Rodney Bastable was born in 1953 and spent his formative years in a rural environment, which provided the base for his artistic interests. His Father worked as Head Gardener for Lord Derby on the Stanley House Estate in Newmarket, ‘the home of horse racing’.
He attended Great Yarmouth College of Art and Design for his Foundation Studies, but was disappointed with Winchester School of Art which he attended briefly on the Dip.AD course. The formal traditional base, which had been offered at interview, was not forthcoming when enrolled.
Back at home, he proceeded to study landscape and portraiture. The works of Michelangelo and Turner were to provide his inspiration and the words of Vasari and Ruskin.
In 1973 he met his future wife, Patricia, who would be a massive support in his continued endeavours. Working in a range of media, the following six years resulted in many one-man shows and a wide range of commissions in both portraiture and landscape.

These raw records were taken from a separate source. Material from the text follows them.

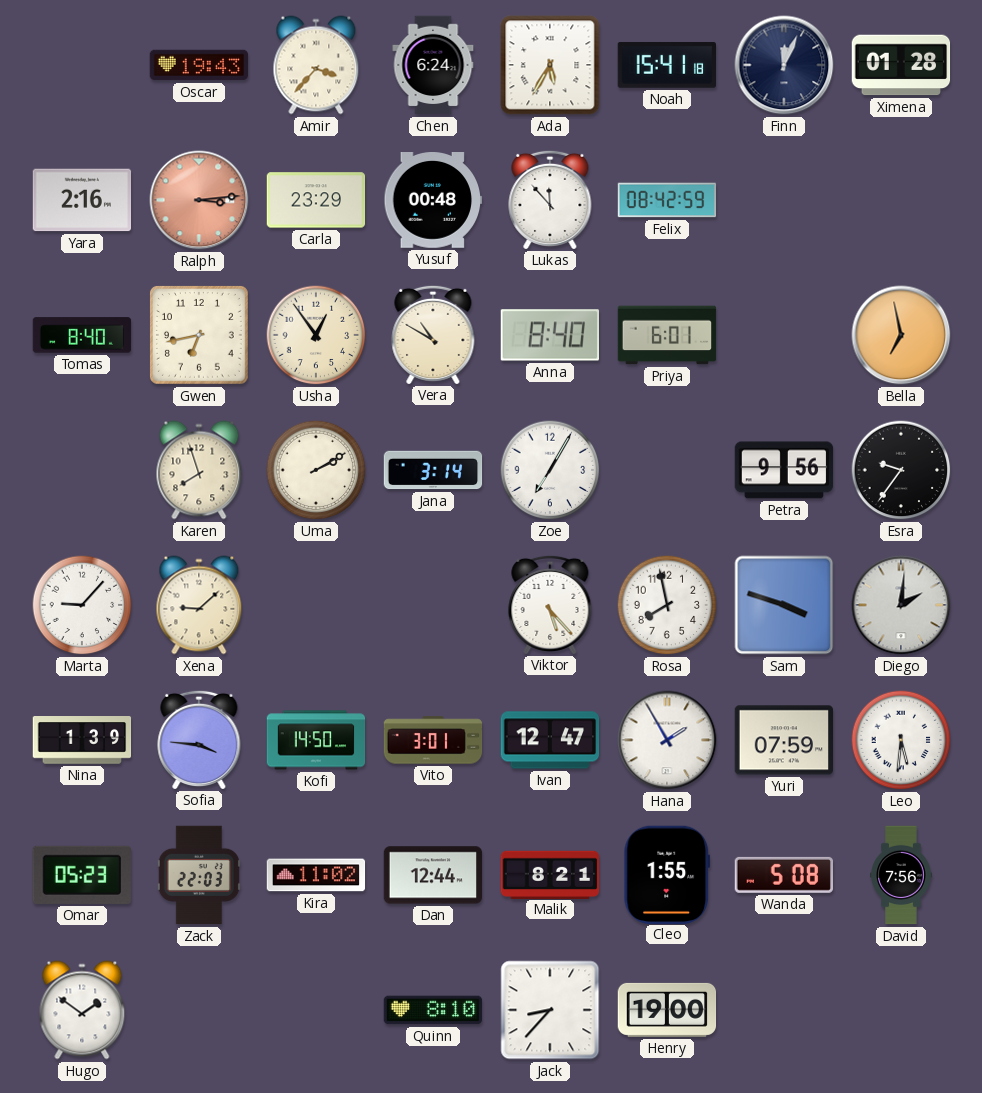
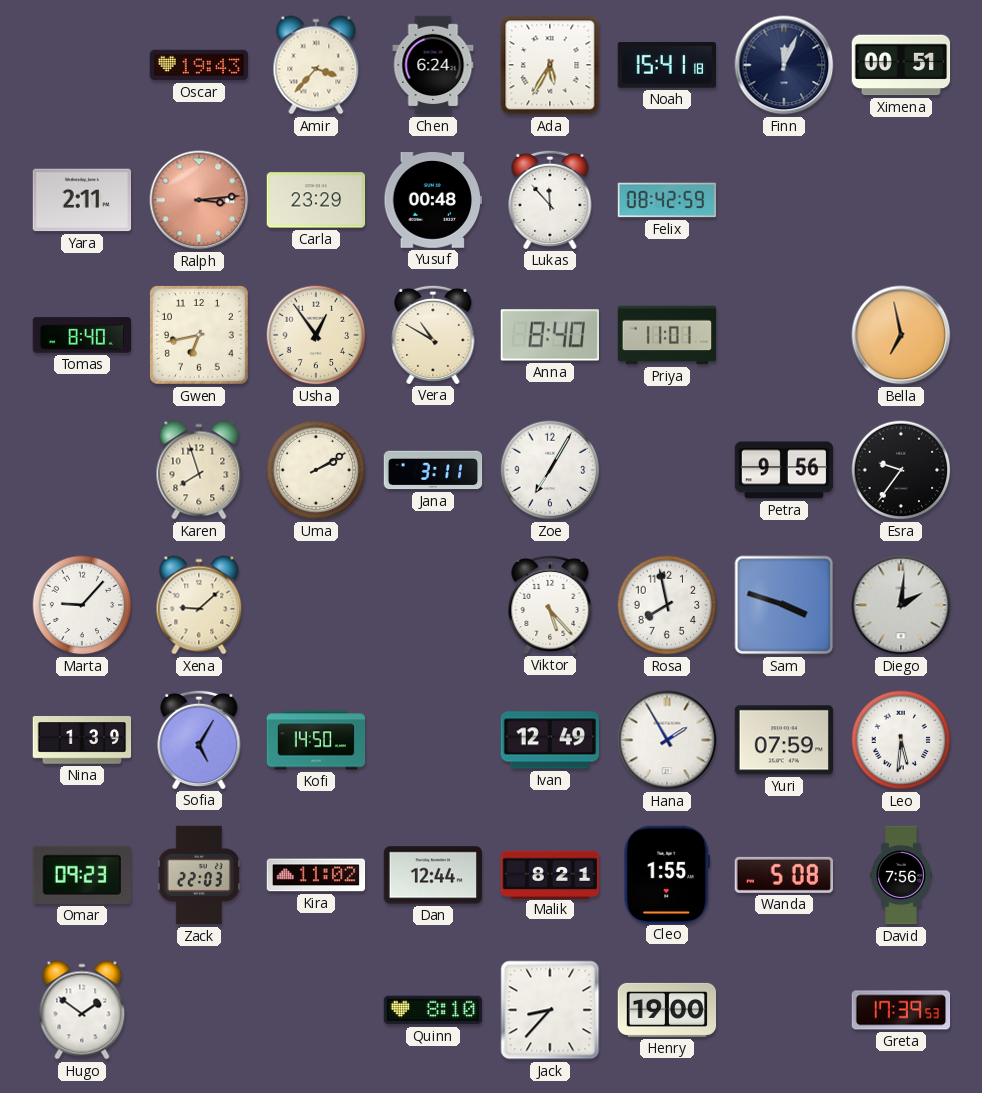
Ximena: 01:28 -> 00:51
Yara: 2:16 -> 2:11
Priya: 6:01 -> 11:01
Jana: 3:14 -> 3:11
Sofia: 3:46 -> 5:05
Vito: 3:01 -> none
Ivan: 12:47 -> 12:49
Omar: 05:23 -> 09:23
Greta: none -> 17:39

Due to a strange turn of events with a copyright issue, involving a portrait of Lester Pigott, Rodney had to take some work in freelance drafting to pay for the legal case. By the time the case was resolved in his favour, he had become very involved in the alternative creative process in his work in lighting engineering.
Since 1978 he has had a balanced working career, which has embraced both inventive integrated mechanical design involving registered designs and patents in the world of fibre optics and low energy, sustainable lighting, while at the same time experiencing success as an artist. In 1985 he exhibited at the Royal Academy.
Much of his work since that time has been inspired by his two daughters and, more recently, his grandchildren.
‘My studies of light, in the engineering and scientific sense, have given me a unique visual resource to use in my manipulation of pigment and result in a different approach to the surface preparations and effects used in my paintings. I believe these treatments affirm a continuation from the classic works which inspired me.
I believe that acrylic, used in the largest part of my collection, is a purer media than oil, despite the old school views. I am certain that Turner and the Impressionists would also have supported my view. My works from 40 years ago are as fresh as the day I made them. On smaller works I prefer to use soft pastel on Ingres faced card, because of the grainy, particle pixelated effect’.